Uma das engraçadas anedotas acerca de Camilo que ficaram na tradição popular, quase apetecendo jurá-la verídica, conta que, passando ele algures perto de Seide montado num burro, se cruzou com um (morgado? «brasileiro»? novo-rico qualquer? não recordo onde a li) figurão da terra, a cavalo, que lhe perguntou, provocador: "Como vai Sua Excelência o burro?" Resposta pronta: "Vai muito bem, vai a cavalo".
 
Chega imediatamente ao adro da memória, mesmo por ínvios caminhos, quando se lê esta composição de João Penha, minhoto ele mesmo:


Dois asnos

Um cavallo, que tinha o rei no bojo,
Disse ao magro jumento de um moleiro
- Da minha raça, tu ! causas-me nojo;
Tu fazes rir ; és menos que um sendeiro.
      A mim me adornam selas e xaireis,
      Magnificos arreios e gualdrapas ;
      Em mim cavalgam principes e reis,
      Homens de guerra e belas damas guapas.

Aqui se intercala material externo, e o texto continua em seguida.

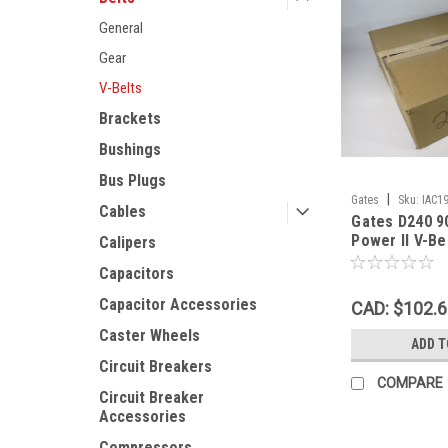
General
Gear
V-Belts
Brackets
Bushings
Bus Plugs
|
Gates
Sku:
IAC1
Cables
Gates D240 9
Power II V-Be
Calipers
1.25"W 0.75"
Capacitors
WEAR NEW
Capacitor Accessories
CAD: $102.
Caster Wheels
ADD T
Circuit Breakers
COMPARE
Circuit Breaker
Accessories
Compressors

E tu, que sobresaes pelas orelhas,
Sobre essa albarda que te adorna a espinha,
Que levas, asno? diz. Canastras velhas,
Teu dono: um ôdre, ou saccos de farinha.
      - E' verdade o que dizes - disse o burro, -
      Sou humilde, nem pompas alardeio;
      Mas trago a bôca livre, e livre zurro,
      E tu, pedaço de asno, andas de freio.